So bring yourself into a comfortable position.
Take a moment to notice how you feel.
Notice any sensations in your physical body.
And then take a breath in through your nose,
Pause at the top and gently sigh out through the mouth.
And we'll do that two more times,
Breathing in through your nose,
Pause at the top and gently sigh out through the mouth.
One more time.
Place one or both hands at the site of your belly,
Just below your ribcage and without changing your breath,
Take a moment to become aware of the breath.
Notice the rise and fall,
Inflation and deflation of your belly.
Notice how your ribcage expands slightly on the inhale and contracts on the exhale.
And this act of simply becoming aware of your breath and where it moves in your body brings you out of your mind and into a more settled state.
Now you're aware of your natural breath,
I invite you to slow down your breathing so that gradually you're breathing low into the lungs and as slowly as possible.
Breathing in and out through thoughts beginning to settle and your body begins to relax and release tension.

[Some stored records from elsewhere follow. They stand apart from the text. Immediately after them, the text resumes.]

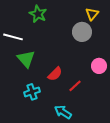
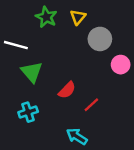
yellow triangle: (92, 14) -> (78, 17), moved
pink circle: (99, 66) -> (121, 65), moved
cyan cross: (32, 92) -> (28, 112), moved

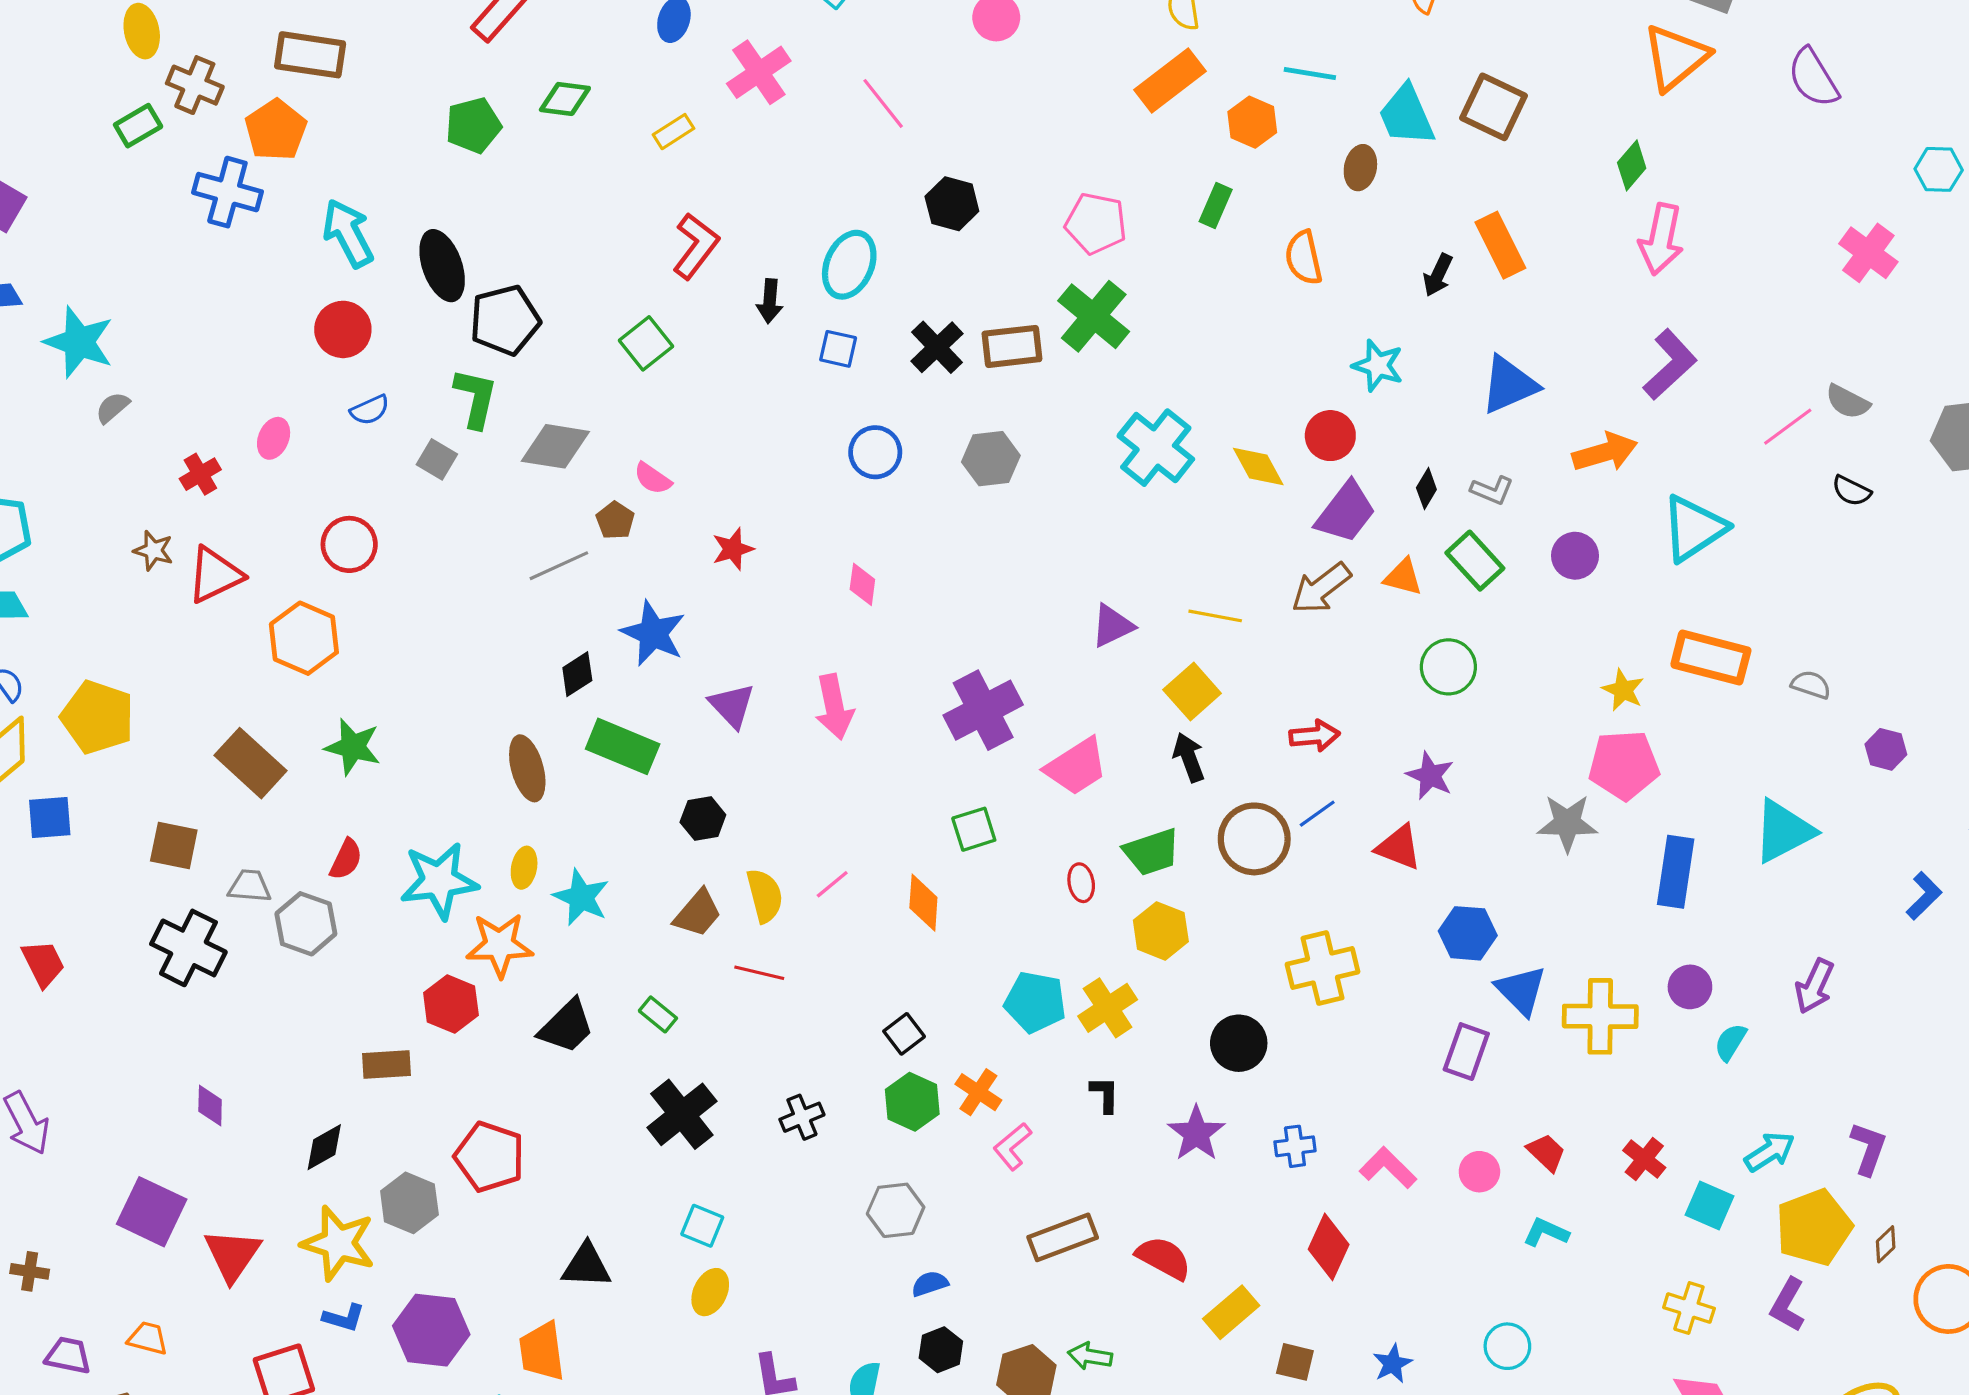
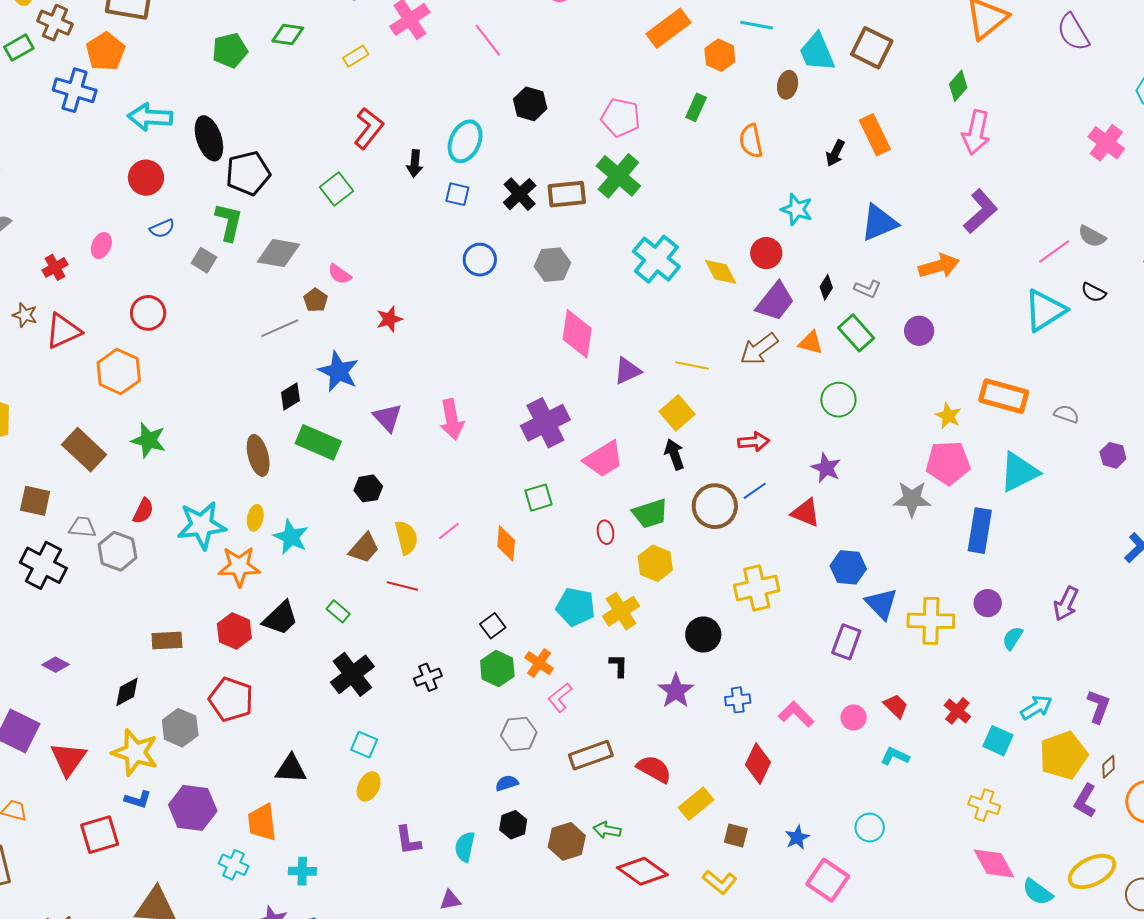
cyan arrow: (348, 233) -> (150, 117), turned -60
cyan triangle: (1694, 528) -> (1045, 310), moved
pink diamond: (862, 584) -> (577, 334), moved, size x1.8
cyan triangle: (1784, 831) -> (1019, 472), moved
red hexagon: (451, 1004) -> (234, 631), moved
purple diamond: (210, 1105) -> (56, 665), turned -64
gray hexagon: (896, 1210) -> (519, 734), moved
purple L-shape: (1788, 1305) -> (1085, 801), moved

And we're aiming for a smooth and continuous flow of breath in and out,
No pauses or holding at the top of the inhale or the end of the exhale.
Now with the breath flowing smoothly and slowly,
We'll begin our first round of ocean breathing.
So when you're ready,
Gently contract the throat muscles to give a little resistance to your breath.
Create the wave or ocean like sound as if the waves were lapping the shore.
I find that having the gentle sound to focus on as well as the sensation is a way to quiet and anxious thoughts and a busy mind.
And you can either just do this on the exhale or on both the inhale and the exhale.
Noticing if you can relax and not make too much effort.
Let your breath breathe your body,
A gentle ocean like sound,
Noticing everything around you slowing down,
Focusing on the sound and the feeling of the breath in your throat.
And then after the next exhale,
Let go of doing anything to your breath and take a moment here to notice any ways in which you can feel a shift in the quality of your mind or the feeling in your body.
What do you notice?
So gently contracting the back of your throat again to make the wave like sound.
And then after your next exhale,
Let go of any control of your breath.
Again taking a moment to notice any shift in your mental or physical state.
Thank you for joining me for this ocean breathing practice.
Have a fantastic day or a restful night.